Abstract: Sexting: The Influence of Improving Emotion Regulation in Young, at-Risk Adolescents (Society for Prevention Research 23rd Annual Meeting)

146 Sexting: The Influence of Improving Emotion Regulation in Young, at-Risk Adolescents

Schedule:
Wednesday, May 27, 2015
Columbia A/B (Hyatt Regency Washington)
* noted as presenting author
David H. Barker, PhD, Assisstant Professor, Brown University, Providence, RI
Christopher D. Houck, PhD, Assistant Professor/ Staff Psychologist, Brown University, Providence, RI
Amethys Nieves, BA, Research Assistant, Rhode Island Hospital, Providence, RI
Evan Hancock, BA, Research Assistant, Rhode Island Hospital, Providence, RI
Introduction: Sexting is a common adolescent behavior (15% to 28% of adolescents) that has been linked to substance use, sexual behavior, and risky sexual behavior. Teen sexting has also been associated with lower emotional awareness and limited access to emotion regulation strategies. However, this link has yet to be tested in a prospective clinical trial. Project TRAC is an effective intervention designed to improve emotion regulation in at-risk middle school students.  The intervention focused on sexual risk, but did not explicitly target sexting behavior. This analysis examines whether improving emotion regulation can influence sexting in a group of at-risk middle school students. 

Methods: Project TRAC included 420 seventh-grade adolescents from five public middle schools were identified by school staff as being at-risk for behavioral and emotional problems. Participants were randomized to an Emotion Regulation (ER) intervention or an intensive Health Promotion (HP) control. Each arm consisted of 12 hour-long sessions that met bi-weekly after school over the course of 6 weeks, as well as two booster sessions at 6- and 12-months post-intervention. Participants were administered computerized questionnaires pre-intervention, and at 6, 12, 18, and 24 months post-intervention. Participants were asked self-report questions regarding sexting behaviors at each time point, including a) whether they have sent or received sexually explicit messages during the last 6 months, and b) whether messages were text only, text and picture, or picture only. Analyses focused on whether or not participants sent an explicit picture.   

Results: At baseline, 5% reported sending an explicit picture (ER = 6%; HP = 5%). Time-to-event analyses were used to test the treatment effect for ER vs HP in delaying the onset of sending an explicit picture (Hazard Ratio = .67, p = .06). Generalized Estimating Equations were used to examine longitudinal differences between ER vs. HP in the number of participants who reported sending a picture.
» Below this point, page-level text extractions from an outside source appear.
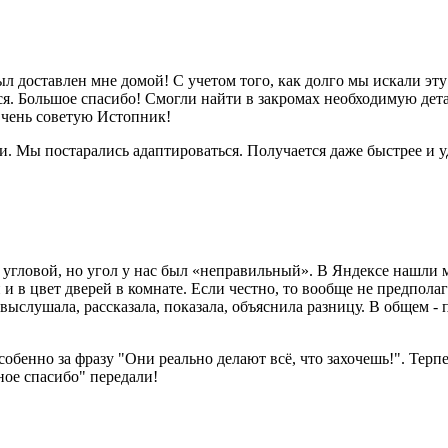
 доставлен мне домой! С учетом того, как долго мы искали эту 
ься. Большое спасибо! Смогли найти в закромах необходимую де
Очень советую Истопник!
и. Мы постарались адаптироваться. Получается даже быстрее и уд
 угловой, но угол у нас был «неправильный». В Яндексе нашли
 и в цвет дверей в комнате. Если честно, то вообще не предпол
выслушала, рассказала, показала, объяснила разницу. В общем - 
обенно за фразу "Они реально делают всё, что захочешь!". Терп
ьное спасибо" передали!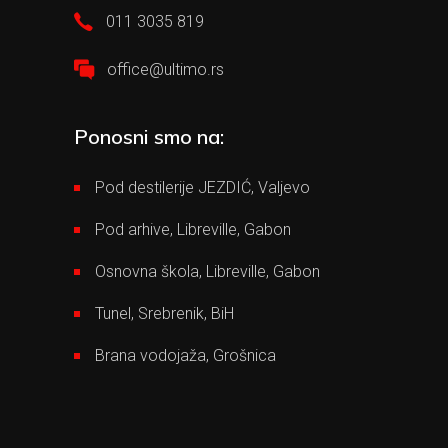
011 3035 819
office@ultimo.rs
Ponosni smo na:
Pod destilerije JEZDIĆ, Valjevo
Pod arhive, Libreville, Gabon
Osnovna škola, Libreville, Gabon
Tunel, Srebrenik, BiH
Brana vodojaža, Grošnica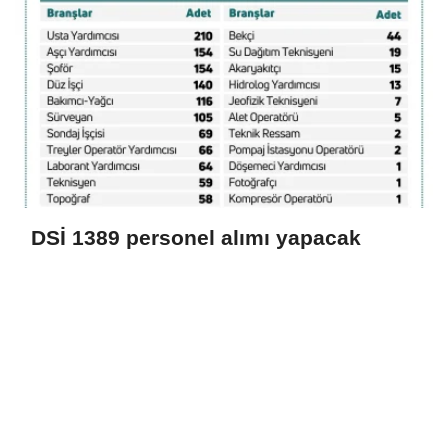
DSİ 1389 personel alımı yapacak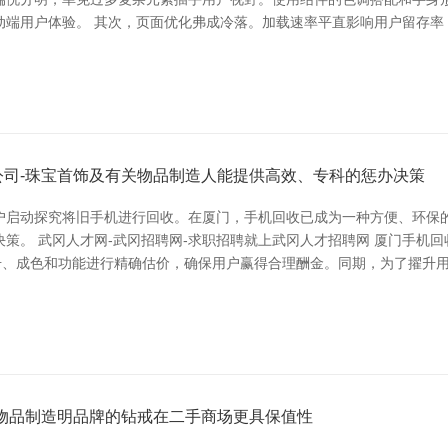
端用户体验。 其次，页面优化弗成冷落。加载速率平直影响用户留存率，
司-珠宝首饰及有关物品制造人能提供高效、专科的惩办决策
户启动探究将旧手机进行回收。在厦门，手机回收已成为一种方便、环保
策。 武冈人才网-武冈招聘网-求职招聘就上武冈人才招聘网 厦门手机
号、成色和功能进行精确估价，确保用户赢得合理酬金。同期，为了擢升用
物品制造明品牌的钻戒在二手商场更具保值性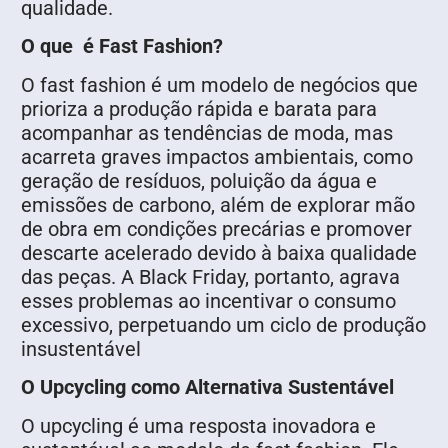
qualidade.
O que é Fast Fashion?
O fast fashion é um modelo de negócios que
prioriza a produção rápida e barata para
acompanhar as tendências de moda, mas
acarreta graves impactos ambientais, como
geração de resíduos, poluição da água e
emissões de carbono, além de explorar mão
de obra em condições precárias e promover
descarte acelerado devido à baixa qualidade
das peças. A Black Friday, portanto, agrava
esses problemas ao incentivar o consumo
excessivo, perpetuando um ciclo de produção
insustentável
O Upcycling como Alternativa Sustentável
O upcycling é uma resposta inovadora e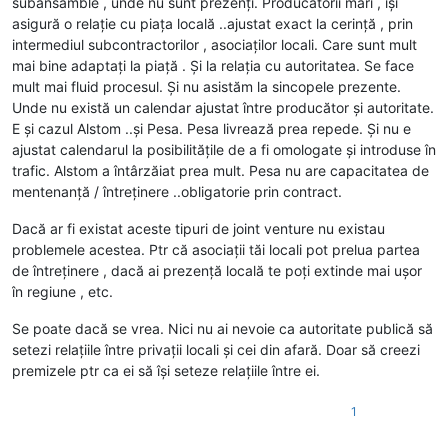
subansamble , unde nu sunt prezenți. Producătorii mari , își
asigură o relație cu piața locală ..ajustat exact la cerință , prin
intermediul subcontractorilor , asociaților locali. Care sunt mult
mai bine adaptați la piață . Și la relația cu autoritatea. Se face
mult mai fluid procesul. Și nu asistăm la sincopele prezente.
Unde nu există un calendar ajustat între producător și autoritate.
E și cazul Alstom ..și Pesa. Pesa livrează prea repede. Și nu e
ajustat calendarul la posibilitățile de a fi omologate și introduse în
trafic. Alstom a întârzăiat prea mult. Pesa nu are capacitatea de
mentenanță / întreținere ..obligatorie prin contract.
Dacă ar fi existat aceste tipuri de joint venture nu existau
problemele acestea. Ptr că asociații tăi locali pot prelua partea
de întreținere , dacă ai prezență locală te poți extinde mai ușor
în regiune , etc.
Se poate dacă se vrea. Nici nu ai nevoie ca autoritate publică să
setezi relațiile între privații locali și cei din afară. Doar să creezi
premizele ptr ca ei să își seteze relațiile între ei.
1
Two linear effects were tested—one from baseline to 12 months (Odds Ratio [OR] = .64, p = .03) and one from 12 to 24 months (OR = 1.50, p = .04), suggesting that the participants in the ER condition were less likely to report sending an explicit picture through the 12 month assessment but “caught-up” to the HP condition by the 24 month assessment.

Conclusions: Results suggest that improving emotion regulation influences whether or not young adolescents send or receive sexually explicit pictures. These findings provide additional support to previously reported findings that improving emotion regulation helps to reduce sexual risk behaviors among young adolescents who are at risk for emotional and behavioral difficulties.